▶ [What is being asked] Go through the listing below and reproduce it word for word.

▶ [Extracted material]

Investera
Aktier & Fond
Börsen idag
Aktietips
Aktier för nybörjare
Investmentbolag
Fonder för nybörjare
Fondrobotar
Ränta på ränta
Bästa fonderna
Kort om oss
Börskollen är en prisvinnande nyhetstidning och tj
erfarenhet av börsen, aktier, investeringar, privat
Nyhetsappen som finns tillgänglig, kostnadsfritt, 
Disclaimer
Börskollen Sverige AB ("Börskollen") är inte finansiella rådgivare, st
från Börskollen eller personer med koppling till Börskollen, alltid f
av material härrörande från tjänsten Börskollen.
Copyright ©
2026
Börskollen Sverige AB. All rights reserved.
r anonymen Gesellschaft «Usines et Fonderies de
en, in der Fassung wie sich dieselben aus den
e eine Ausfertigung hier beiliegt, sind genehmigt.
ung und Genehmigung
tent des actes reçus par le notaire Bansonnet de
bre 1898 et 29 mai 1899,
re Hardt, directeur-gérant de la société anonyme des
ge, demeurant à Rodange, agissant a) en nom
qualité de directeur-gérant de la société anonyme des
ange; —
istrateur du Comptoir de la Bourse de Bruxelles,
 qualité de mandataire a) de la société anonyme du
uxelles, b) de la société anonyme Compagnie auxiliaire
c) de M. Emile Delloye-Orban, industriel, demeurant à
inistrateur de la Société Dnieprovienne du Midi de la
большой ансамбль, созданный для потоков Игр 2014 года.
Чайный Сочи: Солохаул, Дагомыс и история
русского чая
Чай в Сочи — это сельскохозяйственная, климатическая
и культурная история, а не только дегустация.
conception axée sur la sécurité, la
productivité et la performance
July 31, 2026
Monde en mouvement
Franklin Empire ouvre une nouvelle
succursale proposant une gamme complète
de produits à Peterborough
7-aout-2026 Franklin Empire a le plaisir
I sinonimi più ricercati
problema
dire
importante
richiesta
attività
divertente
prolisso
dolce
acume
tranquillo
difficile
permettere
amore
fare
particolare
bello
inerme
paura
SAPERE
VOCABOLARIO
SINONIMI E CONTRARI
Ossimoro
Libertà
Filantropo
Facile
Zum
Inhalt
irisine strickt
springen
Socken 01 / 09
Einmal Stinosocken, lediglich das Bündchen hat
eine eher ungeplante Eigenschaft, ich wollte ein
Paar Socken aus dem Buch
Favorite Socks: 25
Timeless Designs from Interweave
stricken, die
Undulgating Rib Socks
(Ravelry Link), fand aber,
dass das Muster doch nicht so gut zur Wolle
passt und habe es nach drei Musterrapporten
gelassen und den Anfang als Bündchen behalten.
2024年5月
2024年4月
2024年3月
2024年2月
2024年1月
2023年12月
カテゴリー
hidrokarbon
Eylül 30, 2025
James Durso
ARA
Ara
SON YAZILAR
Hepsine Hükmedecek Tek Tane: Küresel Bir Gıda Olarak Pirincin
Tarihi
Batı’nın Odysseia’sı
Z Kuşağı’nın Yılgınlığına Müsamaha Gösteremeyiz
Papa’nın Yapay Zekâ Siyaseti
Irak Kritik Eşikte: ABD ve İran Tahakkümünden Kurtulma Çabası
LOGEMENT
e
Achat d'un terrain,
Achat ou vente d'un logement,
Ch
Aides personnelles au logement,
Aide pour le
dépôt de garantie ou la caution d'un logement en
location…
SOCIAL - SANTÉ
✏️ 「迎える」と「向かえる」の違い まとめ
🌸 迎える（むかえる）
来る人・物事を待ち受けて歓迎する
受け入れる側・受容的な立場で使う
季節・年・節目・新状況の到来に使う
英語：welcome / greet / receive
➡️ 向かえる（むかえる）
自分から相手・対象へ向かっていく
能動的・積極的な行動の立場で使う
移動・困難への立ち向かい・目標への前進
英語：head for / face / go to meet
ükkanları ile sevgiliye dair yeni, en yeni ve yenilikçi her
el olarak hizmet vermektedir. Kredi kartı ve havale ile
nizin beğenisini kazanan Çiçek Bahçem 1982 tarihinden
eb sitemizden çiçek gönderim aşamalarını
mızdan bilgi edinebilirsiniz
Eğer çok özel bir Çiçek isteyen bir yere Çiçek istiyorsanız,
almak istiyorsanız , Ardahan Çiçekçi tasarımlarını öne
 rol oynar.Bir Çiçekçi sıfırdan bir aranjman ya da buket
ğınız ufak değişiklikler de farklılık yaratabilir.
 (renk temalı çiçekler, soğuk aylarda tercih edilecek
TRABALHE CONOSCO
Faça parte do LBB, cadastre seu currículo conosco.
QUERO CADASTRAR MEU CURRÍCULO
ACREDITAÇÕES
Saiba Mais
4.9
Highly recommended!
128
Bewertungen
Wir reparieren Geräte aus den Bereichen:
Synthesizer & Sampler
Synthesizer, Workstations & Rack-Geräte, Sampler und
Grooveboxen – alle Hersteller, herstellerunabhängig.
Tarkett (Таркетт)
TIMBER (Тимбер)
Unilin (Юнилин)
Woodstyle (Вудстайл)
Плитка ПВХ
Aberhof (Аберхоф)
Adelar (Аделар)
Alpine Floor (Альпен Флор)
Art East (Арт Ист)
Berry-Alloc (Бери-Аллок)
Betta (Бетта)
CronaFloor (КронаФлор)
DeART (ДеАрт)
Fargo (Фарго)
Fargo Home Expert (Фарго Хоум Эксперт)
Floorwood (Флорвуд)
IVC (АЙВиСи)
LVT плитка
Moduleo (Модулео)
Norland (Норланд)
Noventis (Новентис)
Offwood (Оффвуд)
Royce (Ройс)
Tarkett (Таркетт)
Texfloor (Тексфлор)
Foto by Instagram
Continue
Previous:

▶ [Task result]
Investera
Aktier & Fond
Börsen idag
Aktietips
Aktier för nybörjare
Investmentbolag
Fonder för nybörjare
Fondrobotar
Ränta på ränta
Bästa fonderna
Kort om oss
Börskollen är en prisvinnande nyhetstidning och tj
erfarenhet av börsen, aktier, investeringar, privat
Nyhetsappen som finns tillgänglig, kostnadsfritt, 
Disclaimer
Börskollen Sverige AB ("Börskollen") är inte finansiella rådgivare, st
från Börskollen eller personer med koppling till Börskollen, alltid f
av material härrörande från tjänsten Börskollen.
Copyright ©
2026
Börskollen Sverige AB. All rights reserved.
r anonymen Gesellschaft «Usines et Fonderies de
en, in der Fassung wie sich dieselben aus den
e eine Ausfertigung hier beiliegt, sind genehmigt.
ung und Genehmigung
tent des actes reçus par le notaire Bansonnet de
bre 1898 et 29 mai 1899,
re Hardt, directeur-gérant de la société anonyme des
ge, demeurant à Rodange, agissant a) en nom
qualité de directeur-gérant de la société anonyme des
ange; —
istrateur du Comptoir de la Bourse de Bruxelles,
 qualité de mandataire a) de la société anonyme du
uxelles, b) de la société anonyme Compagnie auxiliaire
c) de M. Emile Delloye-Orban, industriel, demeurant à
inistrateur de la Société Dnieprovienne du Midi de la
большой ансамбль, созданный для потоков Игр 2014 года.
Чайный Сочи: Солохаул, Дагомыс и история
русского чая
Чай в Сочи — это сельскохозяйственная, климатическая
и культурная история, а не только дегустация.
conception axée sur la sécurité, la
productivité et la performance
July 31, 2026
Monde en mouvement
Franklin Empire ouvre une nouvelle
succursale proposant une gamme complète
de produits à Peterborough
7-aout-2026 Franklin Empire a le plaisir
I sinonimi più ricercati
problema
dire
importante
richiesta
attività
divertente
prolisso
dolce
acume
tranquillo
difficile
permettere
amore
fare
particolare
bello
inerme
paura
SAPERE
VOCABOLARIO
SINONIMI E CONTRARI
Ossimoro
Libertà
Filantropo
Facile
Zum
Inhalt
irisine strickt
springen
Socken 01 / 09
Einmal Stinosocken, lediglich das Bündchen hat
eine eher ungeplante Eigenschaft, ich wollte ein
Paar Socken aus dem Buch
Favorite Socks: 25
Timeless Designs from Interweave
stricken, die
Undulgating Rib Socks
(Ravelry Link), fand aber,
dass das Muster doch nicht so gut zur Wolle
passt und habe es nach drei Musterrapporten
gelassen und den Anfang als Bündchen behalten.
2024年5月
2024年4月
2024年3月
2024年2月
2024年1月
2023年12月
カテゴリー
hidrokarbon
Eylül 30, 2025
James Durso
ARA
Ara
SON YAZILAR
Hepsine Hükmedecek Tek Tane: Küresel Bir Gıda Olarak Pirincin
Tarihi
Batı’nın Odysseia’sı
Z Kuşağı’nın Yılgınlığına Müsamaha Gösteremeyiz
Papa’nın Yapay Zekâ Siyaseti
Irak Kritik Eşikte: ABD ve İran Tahakkümünden Kurtulma Çabası
LOGEMENT
e
Achat d'un terrain,
Achat ou vente d'un logement,
Ch
Aides personnelles au logement,
Aide pour le
dépôt de garantie ou la caution d'un logement en
location…
SOCIAL - SANTÉ
✏️ 「迎える」と「向かえる」の違い まとめ
🌸 迎える（むかえる）
来る人・物事を待ち受けて歓迎する
受け入れる側・受容的な立場で使う
季節・年・節目・新状況の到来に使う
英語：welcome / greet / receive
➡️ 向かえる（むかえる）
自分から相手・対象へ向かっていく
能動的・積極的な行動の立場で使う
移動・困難への立ち向かい・目標への前進
英語：head for / face / go to meet
ükkanları ile sevgiliye dair yeni, en yeni ve yenilikçi her
el olarak hizmet vermektedir. Kredi kartı ve havale ile
nizin beğenisini kazanan Çiçek Bahçem 1982 tarihinden
eb sitemizden çiçek gönderim aşamalarını
mızdan bilgi edinebilirsiniz
Eğer çok özel bir Çiçek isteyen bir yere Çiçek istiyorsanız,
almak istiyorsanız , Ardahan Çiçekçi tasarımlarını öne
 rol oynar.Bir Çiçekçi sıfırdan bir aranjman ya da buket
ğınız ufak değişiklikler de farklılık yaratabilir.
 (renk temalı çiçekler, soğuk aylarda tercih edilecek
TRABALHE CONOSCO
Faça parte do LBB, cadastre seu currículo conosco.
QUERO CADASTRAR MEU CURRÍCULO
ACREDITAÇÕES
Saiba Mais
4.9
Highly recommended!
128
Bewertungen
Wir reparieren Geräte aus den Bereichen:
Synthesizer & Sampler
Synthesizer, Workstations & Rack-Geräte, Sampler und
Grooveboxen – alle Hersteller, herstellerunabhängig.
Tarkett (Таркетт)
TIMBER (Тимбер)
Unilin (Юнилин)
Woodstyle (Вудстайл)
Плитка ПВХ
Aberhof (Аберхоф)
Adelar (Аделар)
Alpine Floor (Альпен Флор)
Art East (Арт Ист)
Berry-Alloc (Бери-Аллок)
Betta (Бетта)
CronaFloor (КронаФлор)
DeART (ДеАрт)
Fargo (Фарго)
Fargo Home Expert (Фарго Хоум Эксперт)
Floorwood (Флорвуд)
IVC (АЙВиСи)
LVT плитка
Moduleo (Модулео)
Norland (Норланд)
Noventis (Новентис)
Offwood (Оффвуд)
Royce (Ройс)
Tarkett (Таркетт)
Texfloor (Тексфлор)
Foto by Instagram
Continue
Previous:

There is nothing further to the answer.